Concurrency, Part 2 - Avoiding the problem
[Yesterday's article on concurrency discussed the basic concepts of concurrency. Now I'd like to start talking about how you deal with concurrency...
The first, and most important thing to realize about concurrent programming is that it's all about two things: your data and your threads. If you only have one thread, then you don't have to worry about concurrency issues. If you have more than one thread, then you only have to worry about concurrency issues if more than one thread can simultaneously access that data. And that's my first principle of concurrent programming: If your data is never accessed on more than one thread, then you don't have to worry about concurrency. Again, the guys who get concurrency are cringing with this principle- the reality is (of course) more complicated than that, I'll get back to why it's more complicated later (I need to introduce some more concepts beforehand).
In Win32, in general, there are three ways that you can guarantee that your thread is the only one executing the data.
The first is your stack. On Win32, the data on your stack is owned by the thread (this might not be true for other architectures, I don't know :(). Unless you explicitly pass pointers to your stack to another thread, then you don't have to worry about other threads messing with your stack data, so you don't need to worry about protecting the data.
The second way of ensuring that only one thread can access your data is to use
](https://weblogs.asp.net/larryosterman/archive/2005/02/14/372508.aspx)ThreadLocalStorage, or TLS. The idea behind TLS is that when your process starts, it allocates a "slot" in TLS. That allocation returns you an index into a table, and you can stick whatever value you want to into that table. When your thread starts up, you can allocate a block of memory, stick it into the table, and then, later on during the execution of the thread, you can go back and query the value of that block. The block remains per-thread, and can be accessed without protecting the data. This allows you to maintain per-thread context blocks which can be used to hold state that's more global than the stack. Btw, the C runtime library allows you to declare variables in TLS by simply decorating them with __declspec(thread) - there are some caveats about using this, but the facility is available...

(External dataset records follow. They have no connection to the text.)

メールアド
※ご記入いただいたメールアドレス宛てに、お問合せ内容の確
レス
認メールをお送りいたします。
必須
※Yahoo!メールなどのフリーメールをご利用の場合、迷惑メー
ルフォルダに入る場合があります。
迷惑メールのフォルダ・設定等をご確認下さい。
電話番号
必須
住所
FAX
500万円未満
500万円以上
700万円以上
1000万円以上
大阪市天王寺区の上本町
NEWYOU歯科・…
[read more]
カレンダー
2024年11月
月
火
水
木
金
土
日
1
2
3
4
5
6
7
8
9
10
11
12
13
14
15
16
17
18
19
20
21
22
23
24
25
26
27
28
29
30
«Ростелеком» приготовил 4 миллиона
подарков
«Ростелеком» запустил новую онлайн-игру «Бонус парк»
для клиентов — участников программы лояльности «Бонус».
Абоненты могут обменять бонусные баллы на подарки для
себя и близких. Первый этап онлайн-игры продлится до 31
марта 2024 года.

The third way of ensuring that only one thread can access your data is simply to be careful in how you write your code. As an example, in my last "What's wrong with this code" article, I purposely allocated the FileCopyBlock structures in one thread, put them on a queue and executed them in worker threads. As a result, I didn't have to protect the FileCopyBlock fields - since only one thread could ever access the data at a time, they didn't need to be protected. Now more than one thread accessed the data (the block was constructed on the main thread and destructed on the worker threads). But at any given time, the blocks weren't accessed by more than one thread. This principle can be applied in a number of different ways - my example was quite simple, but it wouldn't be difficult to imagine a FSM where the state was kept in a block that was enqueued and dequeued based on state transitions - the block would only ever be accessed by one thread at a time and thus wouldn't have to be protected.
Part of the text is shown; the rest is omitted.